**Recorded data:**
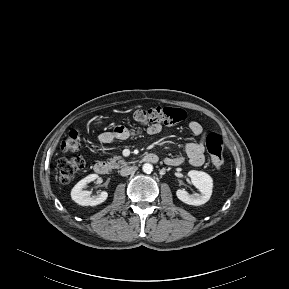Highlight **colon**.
I'll return each mask as SVG.
<instances>
[{
    "instance_id": "1",
    "label": "colon",
    "mask_w": 289,
    "mask_h": 289,
    "mask_svg": "<svg viewBox=\"0 0 289 289\" xmlns=\"http://www.w3.org/2000/svg\"><path fill=\"white\" fill-rule=\"evenodd\" d=\"M187 114L184 110L173 107H156L150 109H139L135 111L132 118L135 122L142 125L153 123H163L165 125H176L184 121ZM81 137L78 131L69 132L61 144V150L66 153L75 152L80 148ZM206 146L211 156L212 164L220 168L224 164V139L215 132H211L206 137ZM84 168L83 158L71 157L61 159L58 163V176L63 184L70 183L75 176Z\"/></svg>"
}]
</instances>
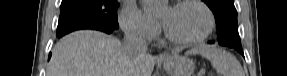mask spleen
I'll return each instance as SVG.
<instances>
[{
    "mask_svg": "<svg viewBox=\"0 0 287 76\" xmlns=\"http://www.w3.org/2000/svg\"><path fill=\"white\" fill-rule=\"evenodd\" d=\"M187 54H200L209 60L212 67L221 76H244L241 64L231 53L215 46H201L193 48Z\"/></svg>",
    "mask_w": 287,
    "mask_h": 76,
    "instance_id": "3e777b00",
    "label": "spleen"
}]
</instances>
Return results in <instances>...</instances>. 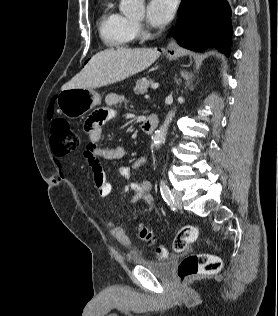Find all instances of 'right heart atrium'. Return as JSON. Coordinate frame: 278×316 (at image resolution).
<instances>
[{
	"label": "right heart atrium",
	"instance_id": "obj_1",
	"mask_svg": "<svg viewBox=\"0 0 278 316\" xmlns=\"http://www.w3.org/2000/svg\"><path fill=\"white\" fill-rule=\"evenodd\" d=\"M132 31H133L134 36L138 35L141 31L140 23L132 21Z\"/></svg>",
	"mask_w": 278,
	"mask_h": 316
}]
</instances>
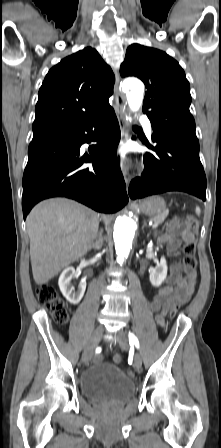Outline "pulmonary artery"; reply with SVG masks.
I'll use <instances>...</instances> for the list:
<instances>
[{
	"instance_id": "obj_1",
	"label": "pulmonary artery",
	"mask_w": 221,
	"mask_h": 448,
	"mask_svg": "<svg viewBox=\"0 0 221 448\" xmlns=\"http://www.w3.org/2000/svg\"><path fill=\"white\" fill-rule=\"evenodd\" d=\"M140 120L144 124L145 131H146L147 135L150 137L152 134V127H151L150 120L146 117H141Z\"/></svg>"
}]
</instances>
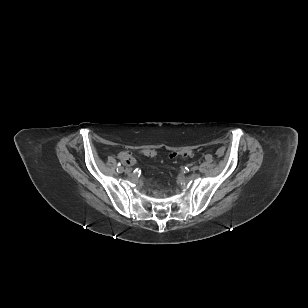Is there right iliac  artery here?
Listing matches in <instances>:
<instances>
[{"label": "right iliac artery", "instance_id": "82829eb1", "mask_svg": "<svg viewBox=\"0 0 308 308\" xmlns=\"http://www.w3.org/2000/svg\"><path fill=\"white\" fill-rule=\"evenodd\" d=\"M117 166H118L117 167V172L118 173H122L124 171V168L121 166V163H118Z\"/></svg>", "mask_w": 308, "mask_h": 308}]
</instances>
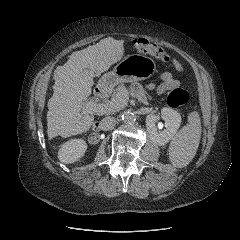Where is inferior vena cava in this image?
Listing matches in <instances>:
<instances>
[{
	"label": "inferior vena cava",
	"instance_id": "602c4592",
	"mask_svg": "<svg viewBox=\"0 0 240 240\" xmlns=\"http://www.w3.org/2000/svg\"><path fill=\"white\" fill-rule=\"evenodd\" d=\"M116 124V119L111 116L103 118L100 122V129L103 131L112 130Z\"/></svg>",
	"mask_w": 240,
	"mask_h": 240
}]
</instances>
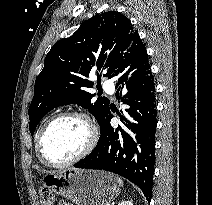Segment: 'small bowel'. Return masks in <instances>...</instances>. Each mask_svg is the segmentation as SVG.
I'll return each mask as SVG.
<instances>
[{"label":"small bowel","instance_id":"small-bowel-1","mask_svg":"<svg viewBox=\"0 0 212 205\" xmlns=\"http://www.w3.org/2000/svg\"><path fill=\"white\" fill-rule=\"evenodd\" d=\"M58 205H72V204L63 202V203H59Z\"/></svg>","mask_w":212,"mask_h":205}]
</instances>
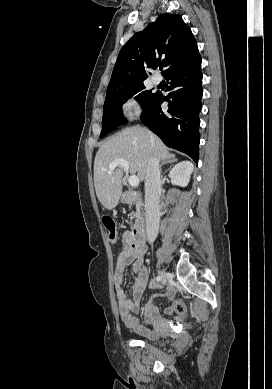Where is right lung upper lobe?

**Task directions:** Copy exactly, and only, the lines from the line containing "Segment: 'small bowel'." through the final line of the material above, with no pictures.

**Exercise answer:**
Segment: 'small bowel'. Return masks in <instances>...</instances>. Each mask_svg is the segmentation as SVG.
I'll return each mask as SVG.
<instances>
[{"label":"small bowel","instance_id":"small-bowel-1","mask_svg":"<svg viewBox=\"0 0 212 205\" xmlns=\"http://www.w3.org/2000/svg\"><path fill=\"white\" fill-rule=\"evenodd\" d=\"M58 205H72V204L63 202V203H59Z\"/></svg>","mask_w":212,"mask_h":205}]
</instances>
Where is right lung upper lobe?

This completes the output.